Evaluation of a primary course of H9N2 vaccine with or without AS03 adjuvant in adults: A phase I/II randomized trial.

Abstract

Avian influenza A H9N2 strains have pandemic potential. In this randomized, observer-blind study (ClinicalTrials.gov: NCT01659086), 420 healthy adults, 18-64years of age, received 1 of 10 H9N2 inactivated split-virus vaccination regimens (30 participants per group), or saline placebo (120 participants). H9N2 groups received 2 doses (days 0, 21) of 15µg hemagglutinin (HA) without adjuvant, or 1.9µgHA+AS03A, 1.9µgHA+AS03B, 3.75µgHA+AS03A, or 3.75µgHA+AS03B; followed by the same H9N2 formulation or placebo (day 182). AS03 is an adjuvant system containing α-tocopherol (AS03A: 11.86mg; AS03B: 5.93mg) and squalene in an oil-in-water emulsion. Immunogenicity (hemagglutination inhibition [HI] and microneutralization assays) and safety were assessed up to day 546. All adjuvanted formulations exceeded regulatory immunogenicity criteria at days 21 and 42 (HI assay), with seroprotection and seroconversion rates of ≥94.9% and ≥89.8% at day 21, and 100% and ≥98.1% at day 42. Immunogenicity criteria were also met for unadjuvanted vaccine, with lower geometric mean titers.
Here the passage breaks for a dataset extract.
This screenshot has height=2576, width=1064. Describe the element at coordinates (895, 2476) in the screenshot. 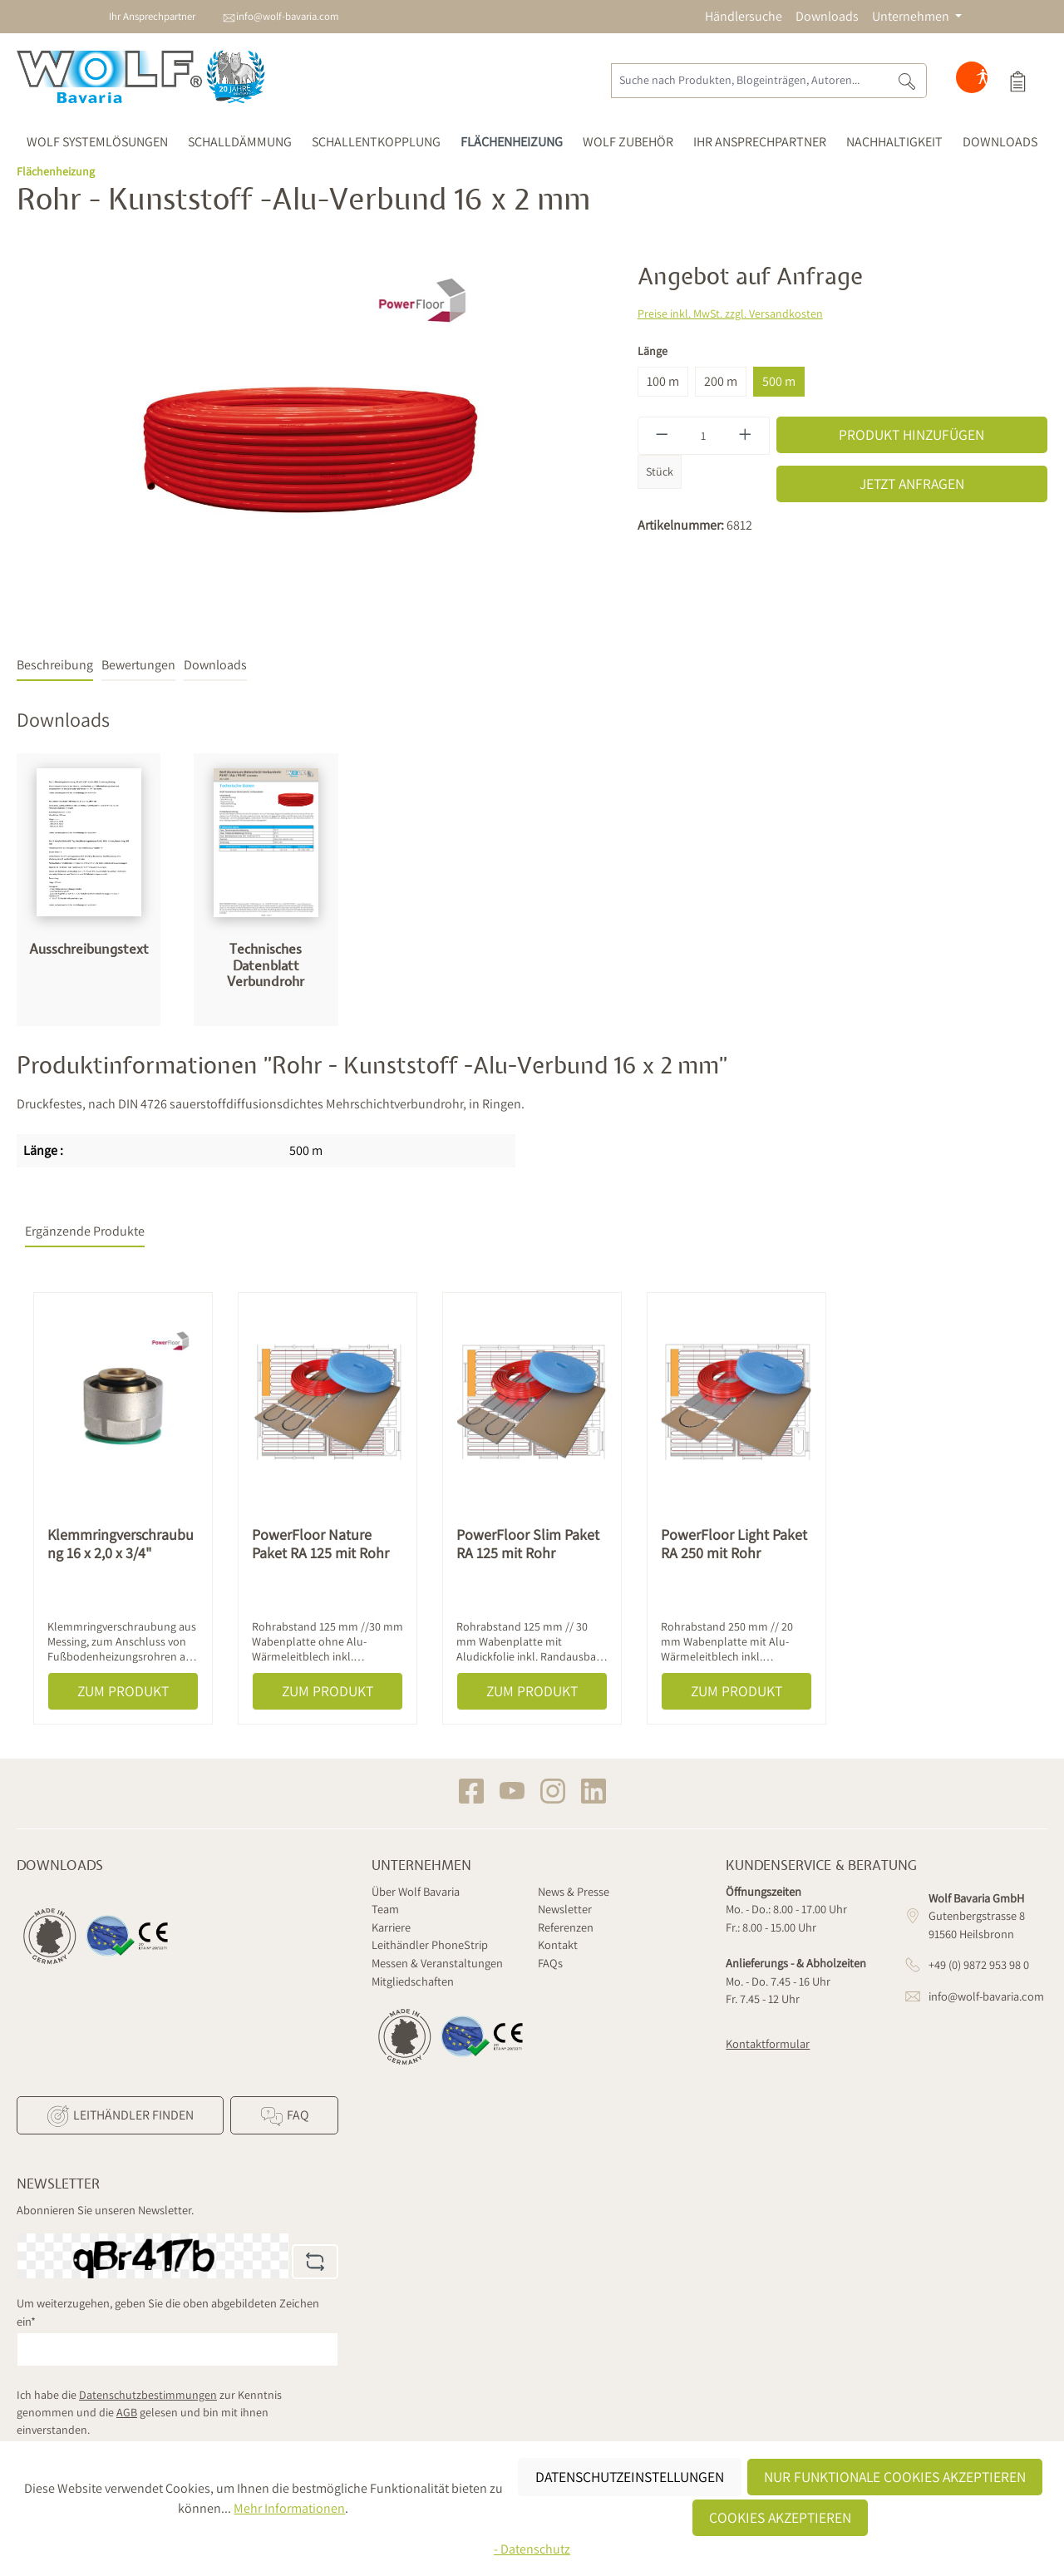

In groups administered a third vaccine dose (day 182), an anamnestic immune response was elicited with robust increases in HI and microneutralization titers. Injection site pain was reported more frequently with adjuvanted vaccines. No vaccine-related serious adverse events were observed. All H9N2 vaccine formulations were immunogenic with a clinically acceptable safety profile; adjuvanted formulations were 4-8 times dose-sparing (3.75-1.9vs 15µgHA). Registered on ClinicalTrials.gov: NCT01659086.